Re: [PATCH v2 4/4] livepatch/shadow: Add garbage collection of shadow variables

Petr Mladek <pmladek@xxxxxxxx> · Fri, 17 Feb 2023 17:22:44 +0100

On Sat 2023-02-04 15:59:10, Josh Poimboeuf wrote:
> On Wed, Nov 09, 2022 at 03:36:23PM +0100, Petr Mladek wrote:
> > We really want to support downgrades or upgrades that remove
> > problematic code. Or upgrades that start fixing the problem
> > a better way using another shadow variable.
> 
> So I've been thinking about this too...
> 
> I think it's good to support downgrades.  But even with this patch set,
> they still aren't properly supported because of the callback design.
> 
> Unpatch callbacks aren't called for the replaced patch.  Any cleanup it
> needs to do (e.g., for a downgrade) is skipped.  That can cause all
> kinds of problems including leaks and conflicts with future patches.
> 
> And actually, that seems directly related to shadow variable garbage
> collection.
> 
> Typically you would call 'klp_shadow_free_all(id, dtor)' in the
> post_unpatch callback, *unless* that data is going to be used by the
> replacement patch.

Exactly.

> That "unless" is the problem.  Without that problem, garbage collection
> of shadow variables would be trivial.
>
> Thing is, that "unless" exists not only for the freeing of shadow
> variables, but also for the allocation of some shadow variables in
> pre/post-patch callbacks, and many other types of initializations and
> cleanups done by patch/unpatch callbacks.

Yes.

> Correct me if I'm wrong, but it seems like downgrades (and similar
> scenarios like upgrades with partial revert) are the primary real-world
> motivation for this patch set.

Yes.

> These patches feel like a partial solution to a bigger problem.  If we
> really want to support downgrade use cases, the callbacks will need to
> be improved.

You are right. All this started when I discussed problems with writing
livepatch callbacks with Nicolai. I tried to make it easier by
introducing the klp_state API. But Nicolai realized that it was
still too hard.

The garbage collection was an idea how to easily handle the most
common case, see below.

> The main issue is that callbacks aren't called at the right times, and
> they're not granular enough to support different levels of
> upgrade/downgrade so that we can arbitrarily replace any patch with any
> other version of the patch without consequence.
> 
> If the callbacks were split up and called only when they're needed, it
> would be trivial to free the shadow variables in a post_unpatch
> callback.
> 
> To support this we could have some kind of callback versioning, where a
> klp_object can have an array of klp_callbacks, and each set of callbacks
> has a version associated with it.
> 
> For example, consider a sequence of patches P1-P4, each of which is an
> upgrade from the last.
> 
> (Note: I'm assuming only one klp_object here to keep it simple.)
> 
> - P1 has [ callbacks.version=1 ]
> - P2 has [ callbacks.version=1 ]
> - P3 has [ callbacks.version=1, callbacks.version=2 ]
> - P4 has [ callbacks.version=1, callbacks.version=3 ]
>
> Usually a patch will have the same callbacks (with same versions) as its
> predecessor.  P1 and P2 have the same callbacks (v1).
> 
> If needed, a patch can then add an additional set of callbacks (with
> bumped version) like P3.  Or it can remove its predecessor's callbacks.
> Or it can do both, like P4.
> 
> When deciding which callbacks to call for a replace operation, it's
> basically an XOR.  If a callback version exists in one patch but not the
> other, its callbacks should be called.
> 
> For example, if P3 gets upgraded to P4, call P4's v3 patch callbacks and
> P3's v2 unpatch callbacks.
> 
> If P4 gets downgraded to P1, call P4's v3 unpatch callbacks.
> 
> BTW, "version" may not be the right name, as there's no concept of newer
> or older: any patch can be arbitrarily replaced by any other patch.  The
> version is just a unique ID for a set of callbacks.

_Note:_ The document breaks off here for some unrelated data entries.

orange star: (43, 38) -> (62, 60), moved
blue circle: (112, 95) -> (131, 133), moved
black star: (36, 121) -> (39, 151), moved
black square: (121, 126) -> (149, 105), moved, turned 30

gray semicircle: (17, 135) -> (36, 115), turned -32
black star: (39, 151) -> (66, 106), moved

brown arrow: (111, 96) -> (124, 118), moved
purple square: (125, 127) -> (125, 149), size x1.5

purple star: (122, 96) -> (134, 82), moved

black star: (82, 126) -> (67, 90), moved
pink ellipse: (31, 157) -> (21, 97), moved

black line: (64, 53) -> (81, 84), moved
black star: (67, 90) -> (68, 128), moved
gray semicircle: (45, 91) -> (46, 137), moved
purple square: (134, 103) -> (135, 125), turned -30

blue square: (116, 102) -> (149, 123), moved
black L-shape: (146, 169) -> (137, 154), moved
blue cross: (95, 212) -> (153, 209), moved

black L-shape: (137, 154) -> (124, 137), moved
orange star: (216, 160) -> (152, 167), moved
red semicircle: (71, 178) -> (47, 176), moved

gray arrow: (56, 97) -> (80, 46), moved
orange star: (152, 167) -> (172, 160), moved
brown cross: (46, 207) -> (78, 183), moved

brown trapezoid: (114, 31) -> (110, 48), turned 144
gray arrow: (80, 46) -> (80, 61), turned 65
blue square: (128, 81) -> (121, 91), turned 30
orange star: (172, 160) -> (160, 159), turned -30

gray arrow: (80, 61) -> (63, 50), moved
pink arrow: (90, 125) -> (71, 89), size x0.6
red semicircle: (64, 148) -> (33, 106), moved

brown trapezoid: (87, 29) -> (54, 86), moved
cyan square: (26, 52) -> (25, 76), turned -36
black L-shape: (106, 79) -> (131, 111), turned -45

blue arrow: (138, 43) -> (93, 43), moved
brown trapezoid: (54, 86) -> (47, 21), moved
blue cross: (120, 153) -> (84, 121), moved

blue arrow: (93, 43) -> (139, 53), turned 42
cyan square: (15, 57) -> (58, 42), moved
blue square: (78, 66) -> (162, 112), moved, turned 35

Yes, we discussed various possibilities and it was always getting pretty
complex.

The most promising direction with the callbacks was connecting
the callbacks with the klp_state. They are versioned as you
suggest above. And we could have callbacks:

    + state_prepare    (instead of pre_patch)
    + state_enable     (instead of post_patch)
    + state_disable    (instead of pre_unpatch)
    + state_cleanup    (instead of pre_unpatch)

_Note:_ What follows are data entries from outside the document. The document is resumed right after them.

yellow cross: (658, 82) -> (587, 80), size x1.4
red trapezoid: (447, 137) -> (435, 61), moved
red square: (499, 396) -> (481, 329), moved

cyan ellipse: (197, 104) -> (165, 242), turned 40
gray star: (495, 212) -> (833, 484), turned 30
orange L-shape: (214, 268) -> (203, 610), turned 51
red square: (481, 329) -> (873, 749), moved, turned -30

The above callbacks would be called only when the state is new.
We might need more callbacks if the support update/downgrade to
another version of the state:

    + state_update_prepare       (instead of pre_patch)
    + state_update_enable        (instead of post_patch)
    + state_downgrade_prepare    (instead of pre_unpatch)
    + state_downgrade_cleanup    (instead of pre_unpatch)

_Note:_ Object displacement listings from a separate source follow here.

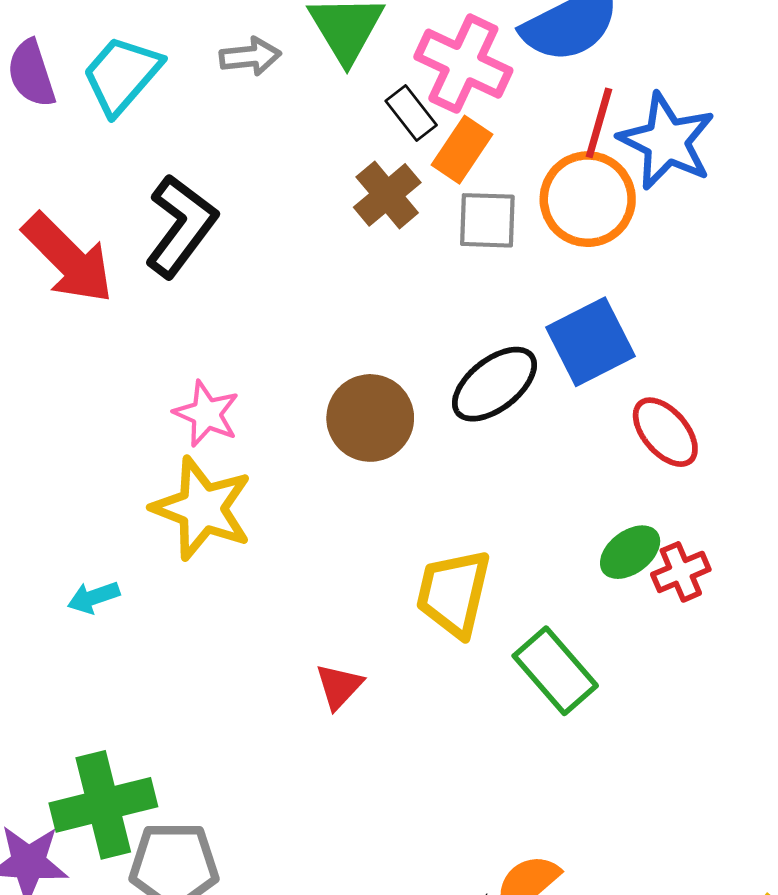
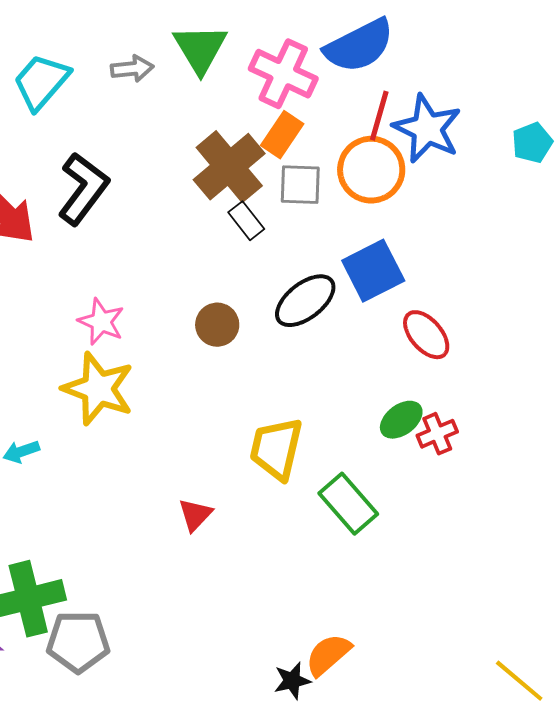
black rectangle: (411, 113) -> (246, 221), moved
brown cross: (387, 195) -> (229, 167), size x1.5
brown circle: (370, 418) -> (217, 325), size x0.7

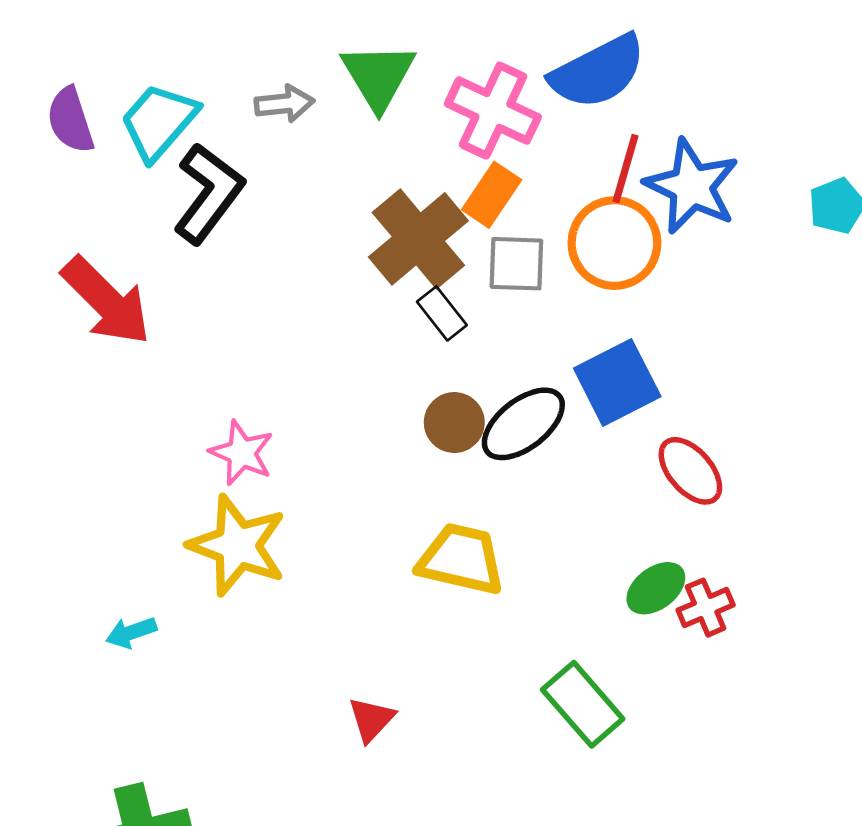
black L-shape: (83, 189) -> (208, 193), moved
brown circle: (217, 325) -> (454, 423), moved
yellow trapezoid: (276, 449) -> (461, 559), moved, turned 90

Also we might some callbacks when an action is needed to take
over the state from the previous livepatch:

    + state_take_over_prepare       (instead of pre_patch and pre_unpatch?)
    + state_take_over_enable        (instead of post_patch and post_unpatch?)

IMHO, it is better than the current state. It better describes
the complexity of the problem. It forces/allows livepatch authors
to handle all scenarios correctly.

Anyway, it is complex. The authors have to understand when exactly
each callback will be called. Also some callbacks might be called
from the old-to-be-replaced and some from the new-to-be-used livepatch.

We discussed various use-cases and realized that shadow variables
were very common use case. I have just double checked it and
it seems that we used:

   + post_patch callback for two CVEs
   + klp_shadow_free() for 14 CVEs

This is where the idea of the garbage collection came from. It looked
like an elegant solution for the most common use case. So that
livepatch authors do not need to think about the rather complex
ordering of the many callbacks. They would just register/define
the shadow variable type and be done.

Well, the single state_cleanup() callback would usually be
enough for the shadow variables.

Conclusion:

You are right that the shadow variables and callbacks
are connected. Or more precisely, the shadow variables and
klp_states have similar life-time handling. They both
are introduced/transfered/removed.

Maybe, we could merge klp_shadow and klp_state into a single
entity that would support versioning and various callbacks.

I am just not sure how the entity would be called.
The name is important because it should be clear what it
means and how it can be used. The unification and bad name
might cause more harm then good.

Note that the meaning is a bit different. klp_shadow is
for storing data. klp_state rather describes a change
of the behavior done by a callback.

IMHO, there does not exist 1:1 relation between shadow
variables and states. Using a particular shadow variable
type might define a system state. But a callback might
change a system state even without using shadow variables.

Another small problem is that klp_state is currently in
struct klp_livepatch. And it would be more safe to register
klp_shadow_type in struct klp_object.

Best Regards,
Petr